- **Problem statement**: Begin with the line that holds "Зеленский сделал заявление о мирных". Output it and all remaining lines of the material, verbatim, ending with the last.

- **Provided entries**:
....

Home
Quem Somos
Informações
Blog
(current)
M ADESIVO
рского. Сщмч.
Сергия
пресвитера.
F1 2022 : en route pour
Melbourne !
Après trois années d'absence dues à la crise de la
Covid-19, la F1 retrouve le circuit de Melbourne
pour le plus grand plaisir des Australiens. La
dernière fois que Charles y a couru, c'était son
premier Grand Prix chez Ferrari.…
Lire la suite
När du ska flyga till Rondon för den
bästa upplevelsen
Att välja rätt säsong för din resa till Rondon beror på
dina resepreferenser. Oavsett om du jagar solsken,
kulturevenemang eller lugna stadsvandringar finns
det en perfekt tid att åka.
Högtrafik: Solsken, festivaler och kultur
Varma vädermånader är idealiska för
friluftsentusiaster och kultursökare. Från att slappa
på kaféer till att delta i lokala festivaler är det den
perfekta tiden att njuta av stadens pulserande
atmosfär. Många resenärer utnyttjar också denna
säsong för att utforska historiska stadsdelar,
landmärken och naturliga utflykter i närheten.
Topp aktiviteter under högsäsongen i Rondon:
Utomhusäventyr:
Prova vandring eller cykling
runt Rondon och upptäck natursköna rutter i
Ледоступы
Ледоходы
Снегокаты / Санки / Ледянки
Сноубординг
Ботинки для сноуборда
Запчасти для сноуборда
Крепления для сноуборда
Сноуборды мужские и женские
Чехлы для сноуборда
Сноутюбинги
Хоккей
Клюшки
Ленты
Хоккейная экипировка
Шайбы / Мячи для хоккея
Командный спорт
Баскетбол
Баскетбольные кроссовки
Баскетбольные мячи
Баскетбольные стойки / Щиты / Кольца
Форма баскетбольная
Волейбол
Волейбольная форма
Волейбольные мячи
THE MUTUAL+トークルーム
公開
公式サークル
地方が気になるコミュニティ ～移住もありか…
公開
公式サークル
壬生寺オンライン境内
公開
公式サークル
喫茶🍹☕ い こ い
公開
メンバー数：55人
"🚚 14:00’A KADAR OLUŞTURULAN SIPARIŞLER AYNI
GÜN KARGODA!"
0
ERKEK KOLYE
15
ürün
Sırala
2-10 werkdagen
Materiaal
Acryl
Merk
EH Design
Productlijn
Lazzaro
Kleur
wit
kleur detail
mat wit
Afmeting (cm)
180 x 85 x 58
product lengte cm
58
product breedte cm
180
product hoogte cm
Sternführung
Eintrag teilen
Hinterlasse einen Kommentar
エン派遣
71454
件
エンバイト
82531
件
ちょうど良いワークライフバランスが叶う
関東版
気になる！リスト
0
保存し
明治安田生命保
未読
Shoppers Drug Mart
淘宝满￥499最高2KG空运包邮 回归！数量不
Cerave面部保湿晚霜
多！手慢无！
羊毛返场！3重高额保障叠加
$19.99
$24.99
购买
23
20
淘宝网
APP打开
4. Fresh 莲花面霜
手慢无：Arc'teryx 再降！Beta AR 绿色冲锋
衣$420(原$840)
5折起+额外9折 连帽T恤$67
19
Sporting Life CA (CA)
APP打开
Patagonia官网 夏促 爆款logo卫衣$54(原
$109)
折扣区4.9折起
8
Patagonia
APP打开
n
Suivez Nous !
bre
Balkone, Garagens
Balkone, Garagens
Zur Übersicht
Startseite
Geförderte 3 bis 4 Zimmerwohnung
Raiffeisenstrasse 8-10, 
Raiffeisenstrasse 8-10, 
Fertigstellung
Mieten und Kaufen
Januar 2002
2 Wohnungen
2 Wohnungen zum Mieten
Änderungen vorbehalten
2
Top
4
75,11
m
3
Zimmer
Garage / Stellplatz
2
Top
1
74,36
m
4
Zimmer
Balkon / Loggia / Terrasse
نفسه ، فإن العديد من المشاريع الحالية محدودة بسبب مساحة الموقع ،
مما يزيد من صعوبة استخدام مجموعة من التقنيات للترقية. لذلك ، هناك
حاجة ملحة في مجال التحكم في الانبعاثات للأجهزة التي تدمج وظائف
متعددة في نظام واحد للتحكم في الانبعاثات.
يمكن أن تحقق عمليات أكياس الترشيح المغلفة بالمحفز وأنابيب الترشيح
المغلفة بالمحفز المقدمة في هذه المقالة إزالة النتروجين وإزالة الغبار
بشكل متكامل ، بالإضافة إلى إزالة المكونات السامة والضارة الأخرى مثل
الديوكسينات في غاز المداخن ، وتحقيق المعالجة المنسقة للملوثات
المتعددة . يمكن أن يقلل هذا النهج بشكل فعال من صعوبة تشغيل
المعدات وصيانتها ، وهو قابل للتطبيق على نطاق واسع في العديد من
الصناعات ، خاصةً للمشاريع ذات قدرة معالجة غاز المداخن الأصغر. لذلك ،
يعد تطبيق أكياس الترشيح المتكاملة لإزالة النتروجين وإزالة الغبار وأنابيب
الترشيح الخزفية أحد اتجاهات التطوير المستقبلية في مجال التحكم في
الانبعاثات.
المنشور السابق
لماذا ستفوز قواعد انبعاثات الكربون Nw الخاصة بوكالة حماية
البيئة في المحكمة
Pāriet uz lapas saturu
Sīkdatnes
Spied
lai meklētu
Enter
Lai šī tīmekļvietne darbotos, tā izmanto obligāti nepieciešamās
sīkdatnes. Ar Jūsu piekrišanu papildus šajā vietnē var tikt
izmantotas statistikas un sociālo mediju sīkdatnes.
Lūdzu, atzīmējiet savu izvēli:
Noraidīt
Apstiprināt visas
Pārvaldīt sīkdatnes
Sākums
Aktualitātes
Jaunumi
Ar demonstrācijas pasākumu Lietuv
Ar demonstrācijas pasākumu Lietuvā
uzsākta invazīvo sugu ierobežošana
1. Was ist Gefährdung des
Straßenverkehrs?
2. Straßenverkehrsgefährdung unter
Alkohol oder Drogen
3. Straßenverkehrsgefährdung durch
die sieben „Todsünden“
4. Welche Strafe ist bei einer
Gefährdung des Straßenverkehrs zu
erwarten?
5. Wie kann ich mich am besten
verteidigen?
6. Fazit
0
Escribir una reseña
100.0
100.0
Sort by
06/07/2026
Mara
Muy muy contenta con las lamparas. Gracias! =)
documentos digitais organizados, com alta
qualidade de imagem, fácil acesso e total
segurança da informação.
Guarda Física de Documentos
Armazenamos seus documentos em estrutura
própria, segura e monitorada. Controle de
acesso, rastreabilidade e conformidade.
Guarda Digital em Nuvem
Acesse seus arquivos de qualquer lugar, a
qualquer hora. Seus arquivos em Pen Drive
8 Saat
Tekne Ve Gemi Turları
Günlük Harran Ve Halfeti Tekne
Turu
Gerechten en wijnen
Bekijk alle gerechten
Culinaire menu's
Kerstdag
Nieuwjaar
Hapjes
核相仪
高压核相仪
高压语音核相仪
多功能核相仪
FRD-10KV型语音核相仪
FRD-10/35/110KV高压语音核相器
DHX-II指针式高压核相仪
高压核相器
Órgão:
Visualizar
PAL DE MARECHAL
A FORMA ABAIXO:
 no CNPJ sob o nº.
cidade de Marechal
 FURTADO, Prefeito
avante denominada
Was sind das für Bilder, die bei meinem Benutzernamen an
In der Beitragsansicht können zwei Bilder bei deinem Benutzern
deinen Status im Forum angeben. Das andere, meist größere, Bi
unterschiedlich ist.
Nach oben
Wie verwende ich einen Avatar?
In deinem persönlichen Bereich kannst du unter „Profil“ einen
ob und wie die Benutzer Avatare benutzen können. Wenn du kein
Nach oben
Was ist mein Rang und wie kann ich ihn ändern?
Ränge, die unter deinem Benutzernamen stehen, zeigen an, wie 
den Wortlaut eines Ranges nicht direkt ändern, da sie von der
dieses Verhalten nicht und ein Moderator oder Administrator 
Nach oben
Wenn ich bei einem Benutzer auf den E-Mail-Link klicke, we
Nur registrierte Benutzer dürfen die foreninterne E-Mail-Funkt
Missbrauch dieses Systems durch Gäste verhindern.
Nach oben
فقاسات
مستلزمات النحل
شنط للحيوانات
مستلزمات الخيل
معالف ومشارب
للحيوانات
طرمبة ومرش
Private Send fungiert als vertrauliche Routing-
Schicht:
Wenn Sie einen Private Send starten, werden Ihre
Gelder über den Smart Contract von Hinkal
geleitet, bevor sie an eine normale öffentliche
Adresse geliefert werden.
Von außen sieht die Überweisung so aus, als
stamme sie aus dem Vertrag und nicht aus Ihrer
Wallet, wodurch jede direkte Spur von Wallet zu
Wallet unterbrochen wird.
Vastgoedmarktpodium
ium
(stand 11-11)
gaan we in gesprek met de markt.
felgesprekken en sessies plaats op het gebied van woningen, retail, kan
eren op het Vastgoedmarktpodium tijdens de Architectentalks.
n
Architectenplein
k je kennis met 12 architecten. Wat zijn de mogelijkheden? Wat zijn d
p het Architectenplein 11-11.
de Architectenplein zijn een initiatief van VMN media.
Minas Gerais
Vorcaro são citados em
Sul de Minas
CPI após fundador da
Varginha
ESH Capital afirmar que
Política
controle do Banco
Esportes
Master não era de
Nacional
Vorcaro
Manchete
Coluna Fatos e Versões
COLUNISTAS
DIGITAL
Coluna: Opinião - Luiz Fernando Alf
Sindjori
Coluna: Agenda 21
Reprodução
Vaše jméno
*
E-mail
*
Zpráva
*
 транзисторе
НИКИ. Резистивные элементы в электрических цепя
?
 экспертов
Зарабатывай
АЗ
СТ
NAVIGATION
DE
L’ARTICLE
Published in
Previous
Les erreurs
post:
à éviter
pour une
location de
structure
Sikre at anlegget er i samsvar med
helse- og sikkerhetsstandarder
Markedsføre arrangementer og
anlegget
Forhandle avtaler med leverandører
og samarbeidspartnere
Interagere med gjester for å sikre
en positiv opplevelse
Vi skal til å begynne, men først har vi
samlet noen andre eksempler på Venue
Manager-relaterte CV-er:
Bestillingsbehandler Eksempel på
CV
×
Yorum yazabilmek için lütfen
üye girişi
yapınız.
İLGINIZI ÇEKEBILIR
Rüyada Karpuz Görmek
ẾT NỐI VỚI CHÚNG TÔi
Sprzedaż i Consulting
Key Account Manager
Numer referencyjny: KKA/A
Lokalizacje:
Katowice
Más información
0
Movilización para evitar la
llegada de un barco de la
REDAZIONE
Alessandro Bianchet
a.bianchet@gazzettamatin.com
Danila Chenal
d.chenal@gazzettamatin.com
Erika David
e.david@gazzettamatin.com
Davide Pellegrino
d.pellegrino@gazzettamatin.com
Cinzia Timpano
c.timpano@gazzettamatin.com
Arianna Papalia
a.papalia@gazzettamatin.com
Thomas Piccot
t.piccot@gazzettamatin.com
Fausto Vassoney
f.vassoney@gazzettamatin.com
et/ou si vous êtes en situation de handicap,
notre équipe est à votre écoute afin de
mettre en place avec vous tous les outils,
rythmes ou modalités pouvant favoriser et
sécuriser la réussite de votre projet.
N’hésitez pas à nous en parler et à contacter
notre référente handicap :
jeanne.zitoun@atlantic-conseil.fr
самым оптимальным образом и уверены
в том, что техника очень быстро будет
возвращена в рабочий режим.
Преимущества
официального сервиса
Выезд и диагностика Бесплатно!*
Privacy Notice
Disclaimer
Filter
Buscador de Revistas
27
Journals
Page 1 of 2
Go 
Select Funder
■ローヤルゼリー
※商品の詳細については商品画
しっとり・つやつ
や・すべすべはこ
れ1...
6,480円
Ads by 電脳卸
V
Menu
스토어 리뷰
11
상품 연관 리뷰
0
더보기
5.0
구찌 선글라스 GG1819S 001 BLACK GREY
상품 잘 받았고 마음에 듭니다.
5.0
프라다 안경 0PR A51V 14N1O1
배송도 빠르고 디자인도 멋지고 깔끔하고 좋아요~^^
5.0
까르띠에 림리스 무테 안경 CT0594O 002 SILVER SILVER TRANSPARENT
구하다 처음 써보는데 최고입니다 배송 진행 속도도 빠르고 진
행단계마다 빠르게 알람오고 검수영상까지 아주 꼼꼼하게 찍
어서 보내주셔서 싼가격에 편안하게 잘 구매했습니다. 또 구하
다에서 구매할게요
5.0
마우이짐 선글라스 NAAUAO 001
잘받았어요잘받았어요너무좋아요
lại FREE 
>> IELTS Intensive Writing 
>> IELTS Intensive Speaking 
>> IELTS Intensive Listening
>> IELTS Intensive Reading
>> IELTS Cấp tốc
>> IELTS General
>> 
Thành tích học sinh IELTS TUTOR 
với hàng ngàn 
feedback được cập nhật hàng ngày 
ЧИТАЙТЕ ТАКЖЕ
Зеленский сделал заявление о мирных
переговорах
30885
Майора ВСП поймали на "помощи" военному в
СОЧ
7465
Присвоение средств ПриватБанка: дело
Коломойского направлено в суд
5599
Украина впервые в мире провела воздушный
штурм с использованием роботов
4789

....

- **Problem solution**:
Зеленский сделал заявление о мирных
переговорах
30885
Майора ВСП поймали на "помощи" военному в
СОЧ
7465
Присвоение средств ПриватБанка: дело
Коломойского направлено в суд
5599
Украина впервые в мире провела воздушный
штурм с использованием роботов
4789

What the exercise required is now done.